Senate confirms 48 of Trump's nominees at once after changing the
chamber's rules
[September 19, 2025]
By MARY CLARE JALONICK
WASHINGTON (AP) — The Senate has confirmed 48 of President Donald
Trump’s nominees at once, voting for the first time under new rules to
begin clearing a backlog of executive branch positions that had been
delayed by Democrats.
Frustrated by the stalling tactics, Senate Republicans moved last week
to make it easier to confirm large groups of lower-level, non-judicial
nominations. Democrats had forced multiple votes on almost every one of
Trump’s picks, infuriating the president and tying up the Senate floor.
The new rules allow Senate Republicans to move multiple nominees with a
simple majority vote — a process that would have previously been blocked
with just one objection. The rules don’t apply to judicial nominations
or high-level Cabinet posts.
“Republicans have fixed a broken process,” Thune said ahead of the vote.

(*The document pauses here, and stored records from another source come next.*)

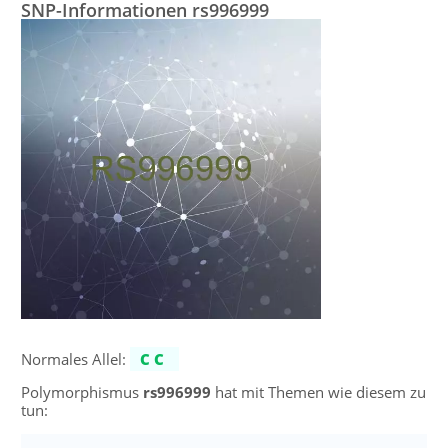
SNP-Informationen rs996999
Normales Allel:
CC
Polymorphismus
rs996999
hat mit Themen wie diesem zu
tun:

The Senate voted 51-47 to confirm the four dozen nominees. Thune said
that those confirmed on Thursday had all received bipartisan votes in
committee, including deputy secretaries for the Departments of Defense,
Interior, Energy and others.
Among the confirmed are Jonathan Morrison, the new administrator of the
National Highway Traffic Safety Administration, and Kimberly Guilfoyle
as U.S. ambassador to Greece. Guilfoyle is a former California
prosecutor and television news personality who led the fundraising for
Trump’s 2020 campaign and was once engaged to Trump’s son, Donald Trump
Jr.

Thune’s move is the latest salvo after a dozen years of gradual changes
by both parties to weaken the filibuster and make the nominations
process more partisan. Both parties have obstructed each other’s
nominees for years, and senators in both parties have advocated for
speeding up the process when they are in the majority.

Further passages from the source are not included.